**Extracted page text data:**

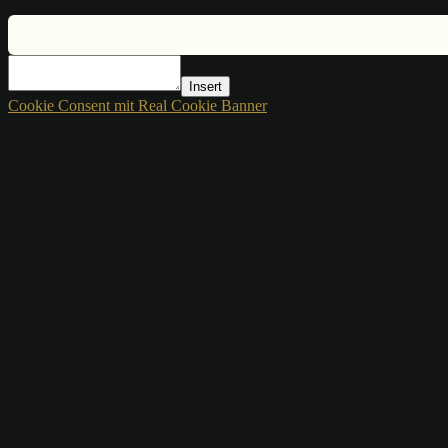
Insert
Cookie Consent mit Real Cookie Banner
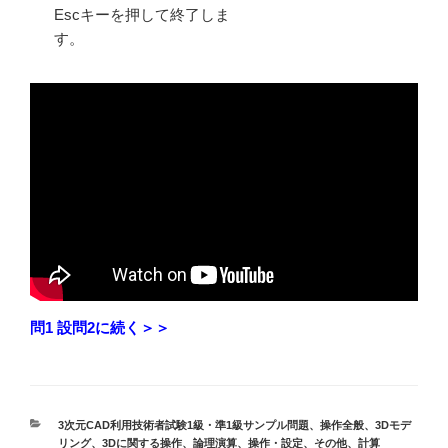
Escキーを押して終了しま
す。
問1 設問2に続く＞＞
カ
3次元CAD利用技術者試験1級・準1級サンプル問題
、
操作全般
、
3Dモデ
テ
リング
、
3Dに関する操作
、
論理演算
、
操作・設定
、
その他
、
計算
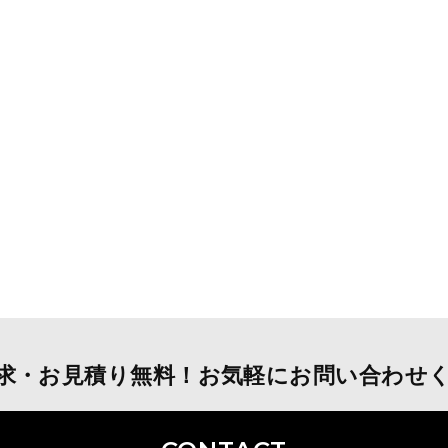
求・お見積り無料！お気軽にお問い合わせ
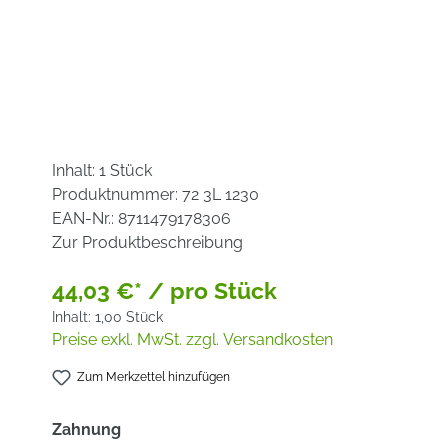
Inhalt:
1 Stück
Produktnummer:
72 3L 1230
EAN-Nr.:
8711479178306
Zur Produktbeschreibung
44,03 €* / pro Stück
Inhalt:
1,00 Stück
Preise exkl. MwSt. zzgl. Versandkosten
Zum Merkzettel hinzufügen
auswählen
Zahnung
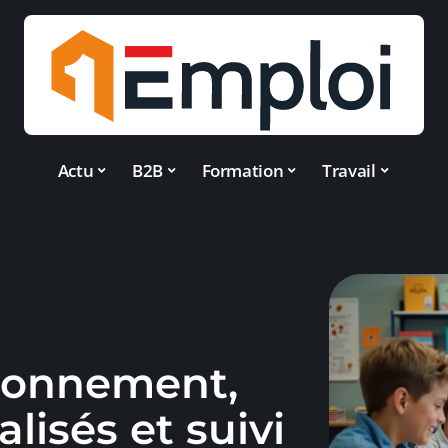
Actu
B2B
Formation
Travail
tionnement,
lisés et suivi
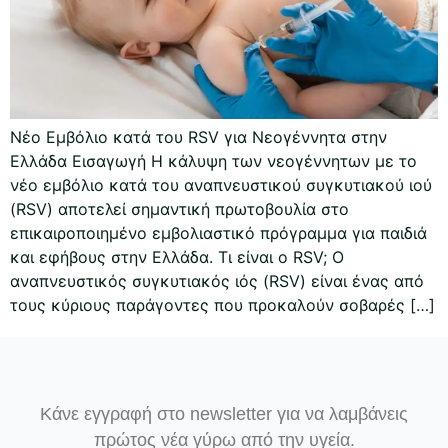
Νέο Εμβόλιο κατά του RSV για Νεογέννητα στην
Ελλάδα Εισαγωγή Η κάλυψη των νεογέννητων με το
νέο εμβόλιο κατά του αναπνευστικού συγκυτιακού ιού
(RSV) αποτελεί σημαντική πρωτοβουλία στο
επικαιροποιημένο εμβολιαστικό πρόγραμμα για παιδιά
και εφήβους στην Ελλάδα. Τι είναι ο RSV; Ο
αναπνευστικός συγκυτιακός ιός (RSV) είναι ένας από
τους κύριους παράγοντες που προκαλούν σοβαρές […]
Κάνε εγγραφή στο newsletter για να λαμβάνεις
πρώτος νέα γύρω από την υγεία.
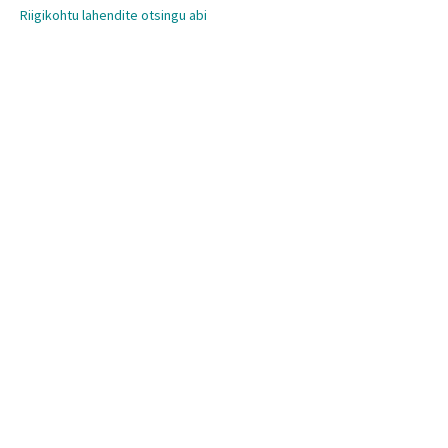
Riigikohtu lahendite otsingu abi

---

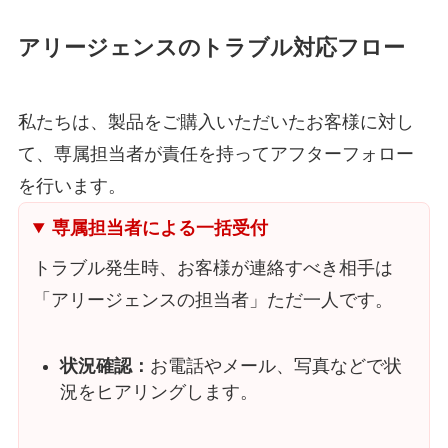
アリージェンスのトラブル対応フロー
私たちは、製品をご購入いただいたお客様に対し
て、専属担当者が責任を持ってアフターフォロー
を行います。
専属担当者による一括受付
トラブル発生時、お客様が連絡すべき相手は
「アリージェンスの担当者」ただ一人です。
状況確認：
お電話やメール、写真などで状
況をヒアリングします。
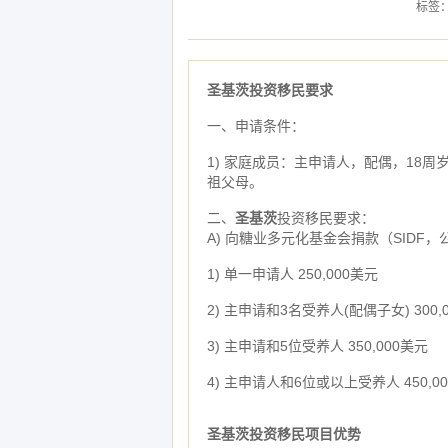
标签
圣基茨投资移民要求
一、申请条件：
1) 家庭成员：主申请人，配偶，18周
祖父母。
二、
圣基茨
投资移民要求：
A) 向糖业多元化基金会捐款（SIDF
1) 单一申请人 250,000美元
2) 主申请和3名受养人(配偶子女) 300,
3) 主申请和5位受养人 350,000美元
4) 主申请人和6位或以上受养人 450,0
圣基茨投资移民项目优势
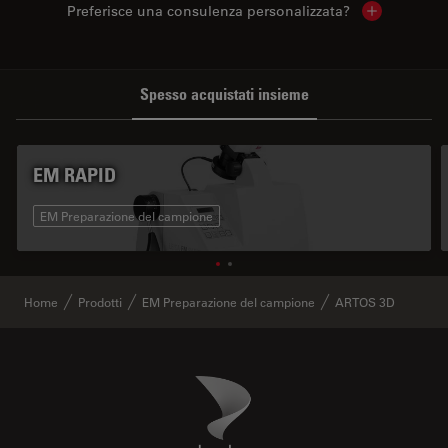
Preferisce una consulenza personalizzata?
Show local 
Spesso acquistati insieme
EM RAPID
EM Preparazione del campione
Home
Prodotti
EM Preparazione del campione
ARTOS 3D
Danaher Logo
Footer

**Work item:** Repeat only the stretch of data above that runs from the line with "επικαιροποιημένο εμβολιαστικό πρόγραμμα" to the line with "Riigikohtu lahendite otsingu abi". Keep both end lines; exclude pictures.

**Result of this task:**
επικαιροποιημένο εμβολιαστικό πρόγραμμα για παιδιά
και εφήβους στην Ελλάδα. Τι είναι ο RSV; Ο
αναπνευστικός συγκυτιακός ιός (RSV) είναι ένας από
τους κύριους παράγοντες που προκαλούν σοβαρές […]
Κάνε εγγραφή στο newsletter για να λαμβάνεις
πρώτος νέα γύρω από την υγεία.
Riigikohtu lahendite otsingu abi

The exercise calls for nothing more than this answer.